**Data:**
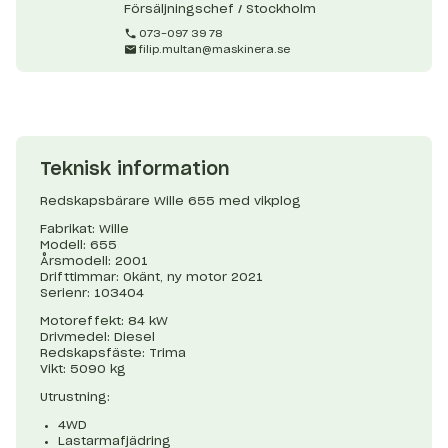
Försäljningschef / Stockholm
073-097 39 78
filip.multan@maskinera.se
Teknisk information
Redskapsbärare Wille 655 med vikplog
Fabrikat: Wille
Modell: 655
Årsmodell: 2001
Drifttimmar: Okänt, ny motor 2021
Serienr: 103404
Motoreffekt: 84 kW
Drivmedel: Diesel
Redskapsfäste: Trima
Vikt: 5090 kg
Utrustning:
4WD
Lastarmafjädring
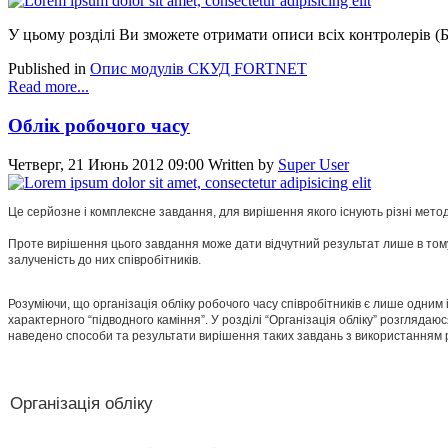
У цьому розділі Ви зможете отримати описи всіх контролерів (
Published in
Опис модулів СКУД FORTNET
Read more...
Облік робочого часу
Четверг, 21 Июнь 2012 09:00
Written by
Super User
Це серйозне і комплексне завдання, для вирішення якого існують різні метод
Проте вирішення цього завдання може дати відчутний результат лише в тому
залученість до них співробітників.
Розуміючи, що організація обліку робочого часу співробітників є лише одним 
характерного “підводного каміння”. У розділі “Організація обліку” розгляда
наведено способи та результати вирішення таких завдань з використанням
Організація обліку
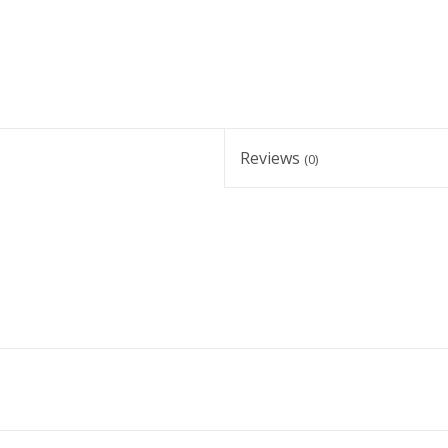
Reviews
(0)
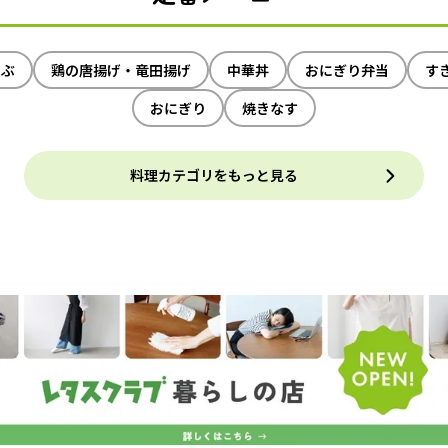
ゃぶ
鶏の唐揚げ・竜田揚げ
中華丼
おにぎり弁当
す
おにぎり
焼きなす
料理カテゴリをもっと見る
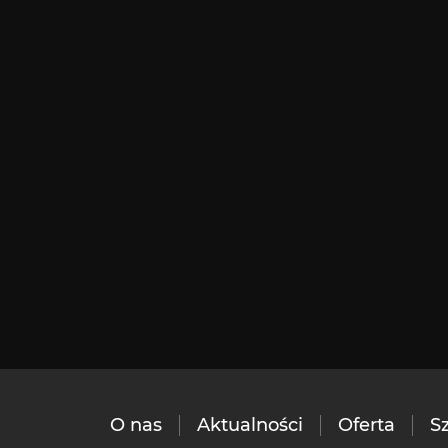
O nas
Aktualności
Oferta
S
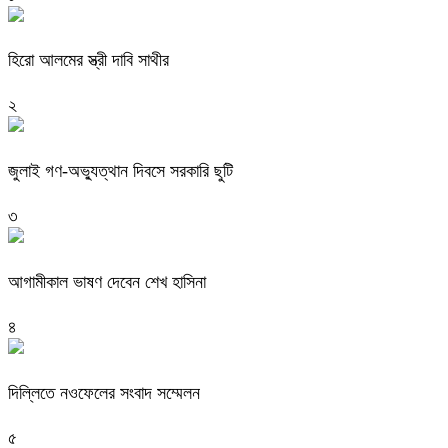
হিরো আলমের স্ত্রী দাবি সাথীর
২
জুলাই গণ-অভ্যুত্থান দিবসে সরকারি ছুটি
৩
আগামীকাল ভাষণ দেবেন শেখ হাসিনা
৪
দিল্লিতে নওফেলের সংবাদ সম্মেলন
৫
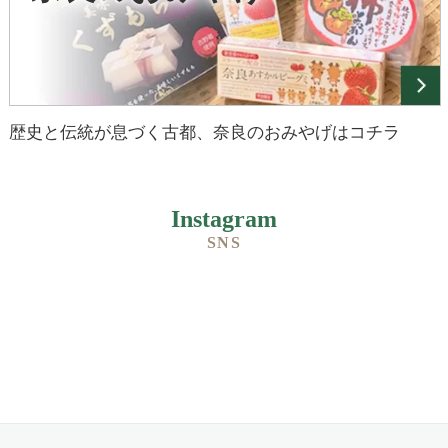
歴史と伝統が息づく古都、奈良のおみやげはコチラ
Instagram
SNS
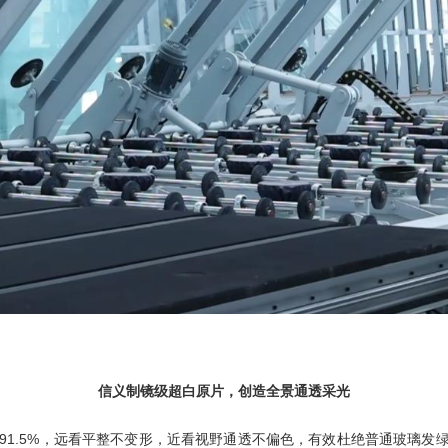
信义制镜级超白原片，创造全景通透采光
1.5%，远看平整不变形，近看视野通透不偏色，有效杜绝普通玻璃发绿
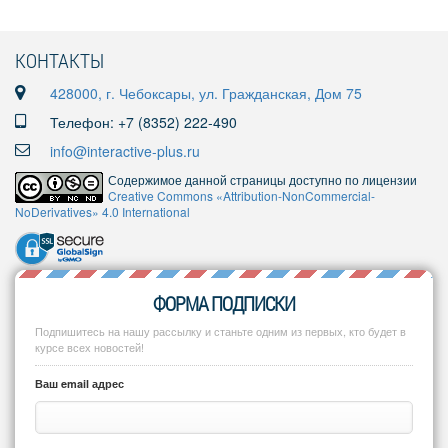
КОНТАКТЫ
428000, г. Чебоксары, ул. Гражданская, Дом 75
Телефон: +7 (8352) 222-490
info@interactive-plus.ru
Содержимое данной страницы доступно по лицензии
Creative Commons «Attribution-NonCommercial-
NoDerivatives» 4.0 International
ФОРМА ПОДПИСКИ
Подпишитесь на нашу рассылку и станьте одним из первых, кто будет в
курсе всех новостей!
Ваш email адрес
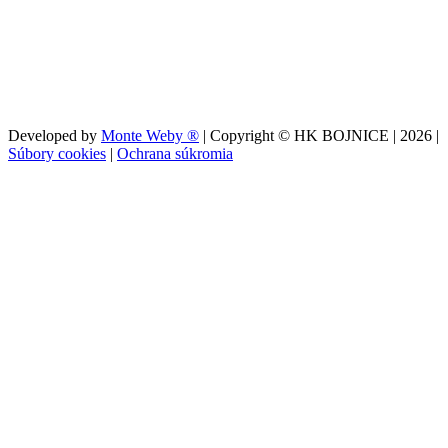
Developed by
Monte Weby ®
| Copyright © HK BOJNICE |
2026
|
Súbory cookies
|
Ochrana súkromia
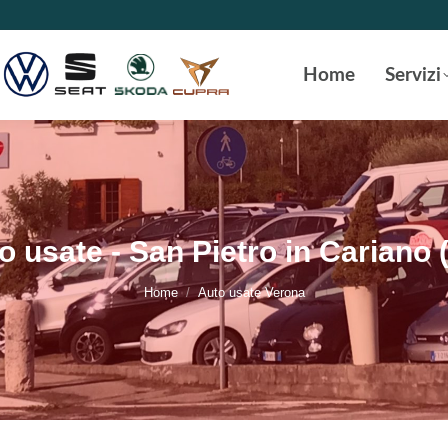
Home
Servizi
o usate - San Pietro in Cariano 
Tu sei qui:
Home
Auto usate Verona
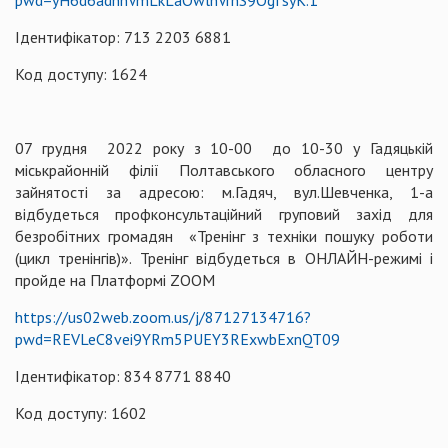
pwd=yH6d6adnnVmLkLaOwlnVrnS9OgfsyK.1
Ідентифікатор: 713 2203 6881
Код доступу: 1624
07 грудня 2022 року з 10-00 до 10-30 у Гадяцькій
міськрайонній філії Полтавського обласного центру
зайнятості за адресою: м.Гадяч, вул.Шевченка, 1-а
відбудеться профконсультаційний груповий захід для
безробітних громадян «Тренінг з техніки пошуку роботи
(цикл тренінгів)». Тренінг відбудеться в ОНЛАЙН-режимі і
пройде на Платформі ZOOM
https://us02web.zoom.us/j/87127134716?
pwd=REVLeC8vei9YRm5PUEY3RExwbExnQT09
Ідентифікатор: 834 8771 8840
Код доступу: 1602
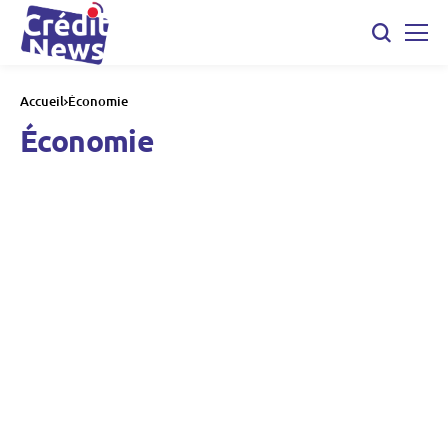
Accueil
Économie
Économie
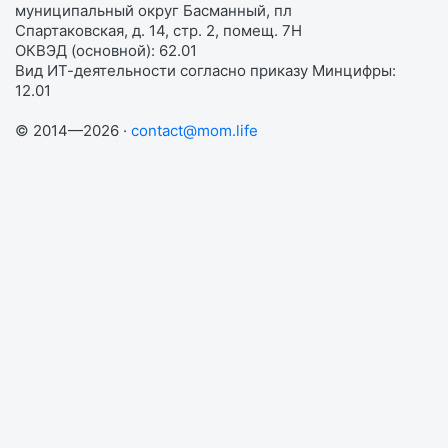
муниципальный округ Басманный, пл
Спартаковская, д. 14, стр. 2, помещ. 7Н
ОКВЭД (основной): 62.01
Вид ИТ-деятельности согласно приказу Минцифры:
12.01
© 2014—2026 ·
contact@mom.life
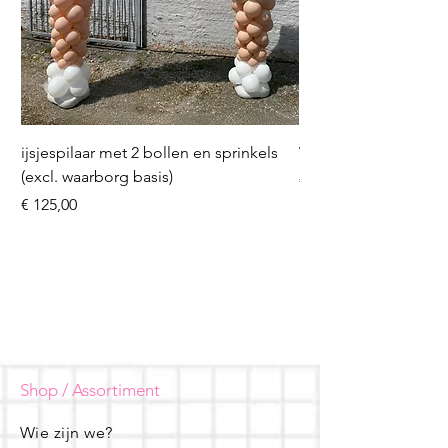
ijsjespilaar met 2 bollen en sprinkels
Volleybal (incl. heliu
(excl. waarborg basis)
Prijs
€ 16,50
Prijs
€ 125,00
Shop / Assortiment
Wie zijn we?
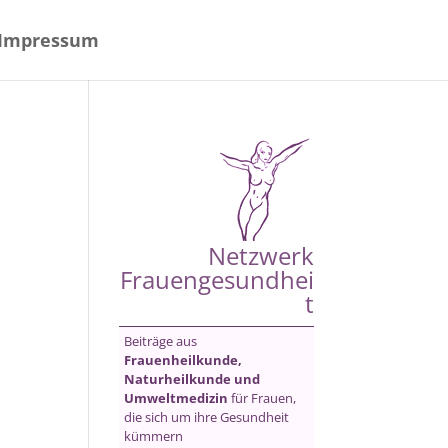
Impressum
Netzwerk
Frauengesundhei
t
Beiträge aus
Frauenheilkunde,
Naturheilkunde und
Umweltmedizin
für Frauen,
die sich um ihre Gesundheit
kümmern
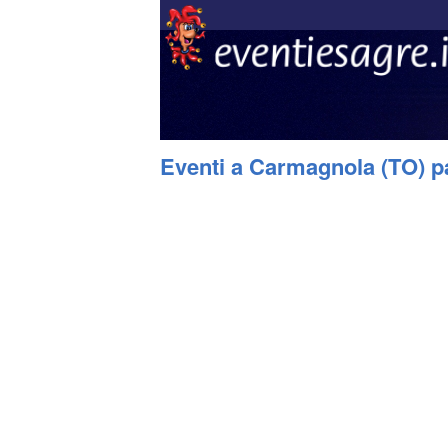
Eventi a Carmagnola (TO) p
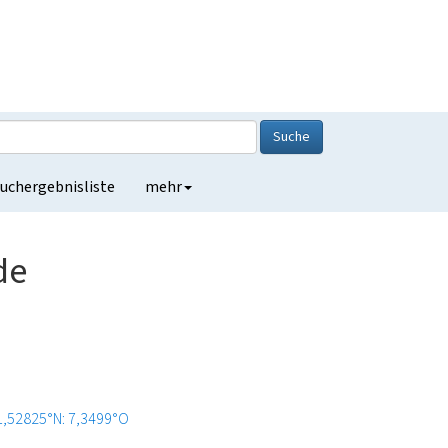
Suche
uchergebnisliste
mehr
de
1,52825°N: 7,3499°O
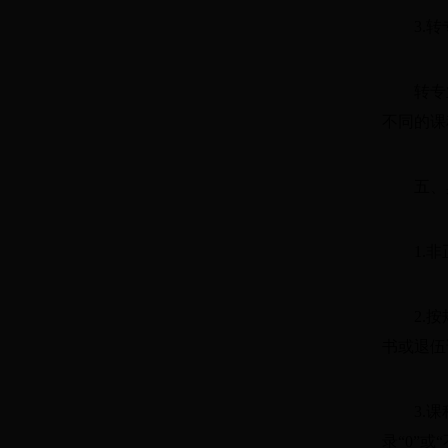
3.
转专
不同的课
五、
1.
2.
书或退伍
3.
录“0”或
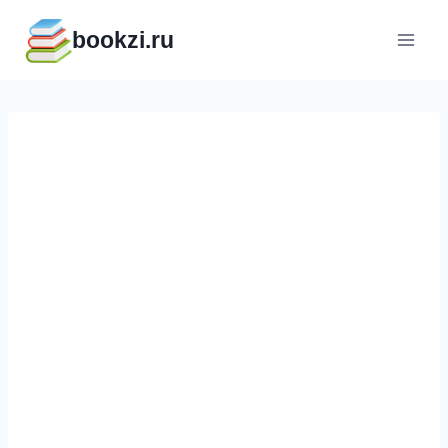
Перейти
bookzi.ru
к
содержимому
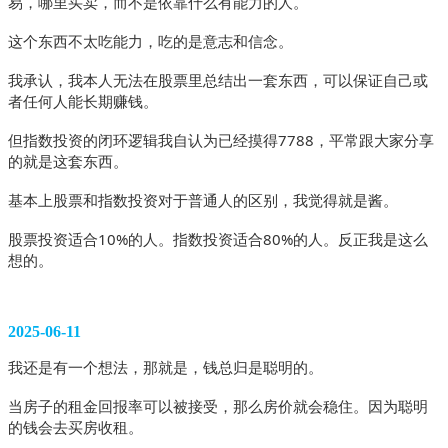
易，哪里买卖，而不是依靠什么有能力的人。
这个东西不太吃能力，吃的是意志和信念。
我承认，我本人无法在股票里总结出一套东西，可以保证自己或
者任何人能长期赚钱。
但指数投资的闭环逻辑我自认为已经摸得7788，平常跟大家分享
的就是这套东西。
基本上股票和指数投资对于普通人的区别，我觉得就是酱。
股票投资适合10%的人。指数投资适合80%的人。反正我是这么
想的。
2025-06-11
我还是有一个想法，那就是，钱总归是聪明的。
当房子的租金回报率可以被接受，那么房价就会稳住。因为聪明
的钱会去买房收租。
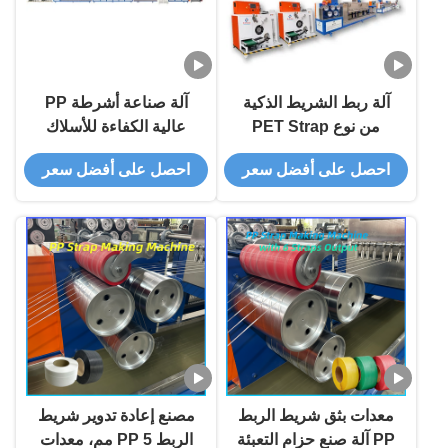
آلة ربط الشريط الذكية
آلة صناعة أشرطة PP
من نوع PET Strap
عالية الكفاءة للأسلاك
Screw Design لـ 5-19
السريعة والآمنة
احصل على أفضل سعر
احصل على أفضل سعر
الشريط عرض الحجم
الجهد 380V
معدات بثق شريط الربط
مصنع إعادة تدوير شريط
PP آلة صنع حزام التعبئة
الربط PP 5 مم، معدات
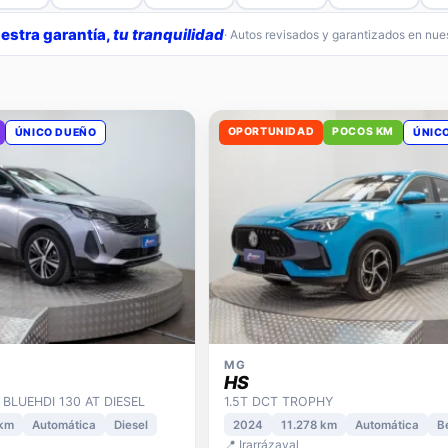
estra garantía,
tu tranquilidad
· Autos revisados y garantizados en nu
OPORTUNIDAD
POCOS KM
ÚNICO DUEÑO
ÚNIC
MG
HS
 BLUEHDI 130 AT DIESEL
1.5T DCT TROPHY
 km
Automática
Diesel
2024
11.278 km
Automática
B
📍 Irarrázaval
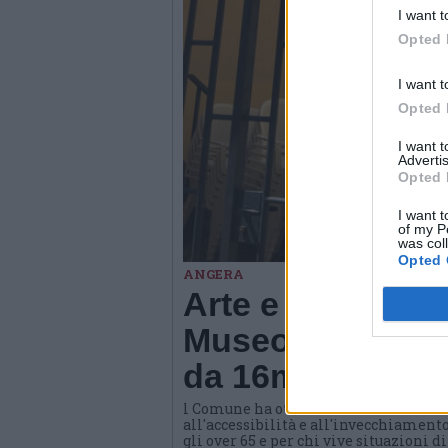
I want t
Opted 
I want t
Opted 
I want 
Advertis
Opted 
I want t
of my P
was col
Opted 
ANGERA
Arte e benessere
Museo di Angera
da 16mila euro
l Comune ha ottenuto un contributo d
all'accessibilità e all'invecchiamento
gli over 65 e per chi vive situazioni d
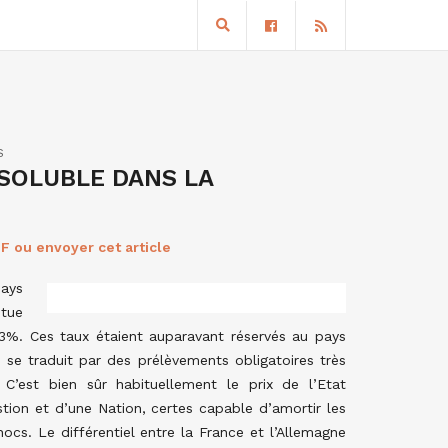
S
 SOLUBLE DANS LA
F ou envoyer cet article
ays
itue
3%. Ces taux étaient auparavant réservés au pays
a se traduit par des prélèvements obligatoires très
 C’est bien sûr habituellement le prix de l’Etat
tion et d’une Nation, certes capable d’amortir les
ocs. Le différentiel entre la France et l’Allemagne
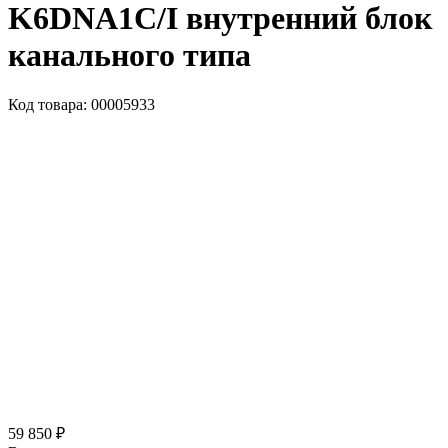
K6DNA1C/I внутренний блок
канального типа
Код товара: 00005933
59 850 ₽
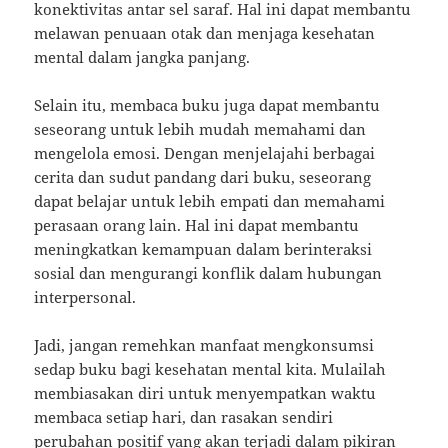
konektivitas antar sel saraf. Hal ini dapat membantu
melawan penuaan otak dan menjaga kesehatan
mental dalam jangka panjang.
Selain itu, membaca buku juga dapat membantu
seseorang untuk lebih mudah memahami dan
mengelola emosi. Dengan menjelajahi berbagai
cerita dan sudut pandang dari buku, seseorang
dapat belajar untuk lebih empati dan memahami
perasaan orang lain. Hal ini dapat membantu
meningkatkan kemampuan dalam berinteraksi
sosial dan mengurangi konflik dalam hubungan
interpersonal.
Jadi, jangan remehkan manfaat mengkonsumsi
sedap buku bagi kesehatan mental kita. Mulailah
membiasakan diri untuk menyempatkan waktu
membaca setiap hari, dan rasakan sendiri
perubahan positif yang akan terjadi dalam pikiran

**What you will do:** All entries need to be duplicated exactly, apart from the images.

**Output of the task:**
Försäljningschef / Stockholm
073-097 39 78
filip.multan@maskinera.se
Teknisk information
Redskapsbärare Wille 655 med vikplog
Fabrikat: Wille
Modell: 655
Årsmodell: 2001
Drifttimmar: Okänt, ny motor 2021
Serienr: 103404
Motoreffekt: 84 kW
Drivmedel: Diesel
Redskapsfäste: Trima
Vikt: 5090 kg
Utrustning:
4WD
Lastarmafjädring
У цьому розділі Ви зможете отримати описи всіх контролерів (
Published in
Опис модулів СКУД FORTNET
Read more...
Облік робочого часу
Четверг, 21 Июнь 2012 09:00
Written by
Super User
Це серйозне і комплексне завдання, для вирішення якого існують різні метод
Проте вирішення цього завдання може дати відчутний результат лише в тому
залученість до них співробітників.
Розуміючи, що організація обліку робочого часу співробітників є лише одним 
характерного “підводного каміння”. У розділі “Організація обліку” розгляда
наведено способи та результати вирішення таких завдань з використанням
Організація обліку
Reviews
(0)
ゃぶ
鶏の唐揚げ・竜田揚げ
中華丼
おにぎり弁当
す
おにぎり
焼きなす
料理カテゴリをもっと見る
O nas
Aktualności
Oferta
S
হিরো আলমের স্ত্রী দাবি সাথীর
২
জুলাই গণ-অভ্যুত্থান দিবসে সরকারি ছুটি
৩
আগামীকাল ভাষণ দেবেন শেখ হাসিনা
৪
দিল্লিতে নওফেলের সংবাদ সম্মেলন
৫
歴史と伝統が息づく古都、奈良のおみやげはコチラ
Instagram
SNS
信义制镜级超白原片，创造全景通透采光
1.5%，远看平整不变形，近看视野通透不偏色，有效杜绝普通玻璃发绿
КОНТАКТЫ
428000, г. Чебоксары, ул. Гражданская, Дом 75
Телефон: +7 (8352) 222-490
info@interactive-plus.ru
Содержимое данной страницы доступно по лицензии
Creative Commons «Attribution-NonCommercial-
NoDerivatives» 4.0 International
ФОРМА ПОДПИСКИ
Подпишитесь на нашу рассылку и станьте одним из первых, кто будет в
курсе всех новостей!
Ваш email адрес
Developed by
Monte Weby ®
| Copyright © HK BOJNICE |
2026
|
Súbory cookies
|
Ochrana súkromia
Home
Servizi
o usate - San Pietro in Cariano 
Tu sei qui:
Home
Auto usate Verona
pwd=yH6d6adnnVmLkLaOwlnVrnS9OgfsyK.1
Ідентифікатор: 713 2203 6881
Код доступу: 1624
07 грудня 2022 року з 10-00 до 10-30 у Гадяцькій
міськрайонній філії Полтавського обласного центру
зайнятості за адресою: м.Гадяч, вул.Шевченка, 1-а
відбудеться профконсультаційний груповий захід для
безробітних громадян «Тренінг з техніки пошуку роботи
(цикл тренінгів)». Тренінг відбудеться в ОНЛАЙН-режимі і
пройде на Платформі ZOOM
https://us02web.zoom.us/j/87127134716?
pwd=REVLeC8vei9YRm5PUEY3RExwbExnQT09
Ідентифікатор: 834 8771 8840
Код доступу: 1602
Accueil
Économie
Économie
муниципальный округ Басманный, пл
Спартаковская, д. 14, стр. 2, помещ. 7Н
ОКВЭД (основной): 62.01
Вид ИТ-деятельности согласно приказу Минцифры:
12.01
© 2014—2026 ·
contact@mom.life
ijsjespilaar met 2 bollen en sprinkels
Volleybal (incl. heliu
(excl. waarborg basis)
Prijs
€ 16,50
Prijs
€ 125,00
Shop / Assortiment
Wie zijn we?
Impressum
Netzwerk
Frauengesundhei
t
Beiträge aus
Frauenheilkunde,
Naturheilkunde und
Umweltmedizin
für Frauen,
die sich um ihre Gesundheit
kümmern
Eventi a Carmagnola (TO) p
Suche
uchergebnisliste
mehr
de
1,52825°N: 7,3499°O
3.
转专
不同的课
五、
1.
2.
书或退伍
3.
录“0”或
Перейти
bookzi.ru
к
содержимому
易，哪里买卖，而不是依靠什么有能力的人。
这个东西不太吃能力，吃的是意志和信念。
我承认，我本人无法在股票里总结出一套东西，可以保证自己或
者任何人能长期赚钱。
但指数投资的闭环逻辑我自认为已经摸得7788，平常跟大家分享
的就是这套东西。
基本上股票和指数投资对于普通人的区别，我觉得就是酱。
股票投资适合10%的人。指数投资适合80%的人。反正我是这么
想的。
2025-06-11
我还是有一个想法，那就是，钱总归是聪明的。
当房子的租金回报率可以被接受，那么房价就会稳住。因为聪明
的钱会去买房收租。
آلة ربط الشريط الذكية
آلة صناعة أشرطة PP
من نوع PET Strap
عالية الكفاءة للأسلاك
Screw Design لـ 5-19
السريعة والآمنة
احصل على أفضل سعر
احصل على أفضل سعر
الشريط عرض الحجم
الجهد 380V
معدات بثق شريط الربط
مصنع إعادة تدوير شريط
PP آلة صنع حزام التعبئة
الربط PP 5 مم، معدات
estra garantía,
tu tranquilidad
· Autos revisados y garantizados en nu
OPORTUNIDAD
POCOS KM
ÚNICO DUEÑO
ÚNIC
MG
HS
 BLUEHDI 130 AT DIESEL
1.5T DCT TROPHY
 km
Automática
Diesel
2024
11.278 km
Automática
B
📍 Irarrázaval
I want t
Opted 
I want t
Opted 
I want 
Advertis
Opted 
I want t
of my P
was col
Opted 
ANGERA
Arte e benessere
Museo di Angera
da 16mila euro
l Comune ha ottenuto un contributo d
all'accessibilità e all'invecchiamento
gli over 65 e per chi vive situazioni d
S
 SOLUBLE DANS LA
F ou envoyer cet article
ays
itue
3%. Ces taux étaient auparavant réservés au pays
a se traduit par des prélèvements obligatoires très
 C’est bien sûr habituellement le prix de l’Etat
tion et d’une Nation, certes capable d’amortir les
ocs. Le différentiel entre la France et l’Allemagne
K6DNA1C/I внутренний блок
канального типа
Код товара: 00005933
59 850 ₽
konektivitas antar sel saraf. Hal ini dapat membantu
melawan penuaan otak dan menjaga kesehatan
mental dalam jangka panjang.
Selain itu, membaca buku juga dapat membantu
seseorang untuk lebih mudah memahami dan
mengelola emosi. Dengan menjelajahi berbagai
cerita dan sudut pandang dari buku, seseorang
dapat belajar untuk lebih empati dan memahami
perasaan orang lain. Hal ini dapat membantu
meningkatkan kemampuan dalam berinteraksi
sosial dan mengurangi konflik dalam hubungan
interpersonal.
Jadi, jangan remehkan manfaat mengkonsumsi
sedap buku bagi kesehatan mental kita. Mulailah
membiasakan diri untuk menyempatkan waktu
membaca setiap hari, dan rasakan sendiri
perubahan positif yang akan terjadi dalam pikiran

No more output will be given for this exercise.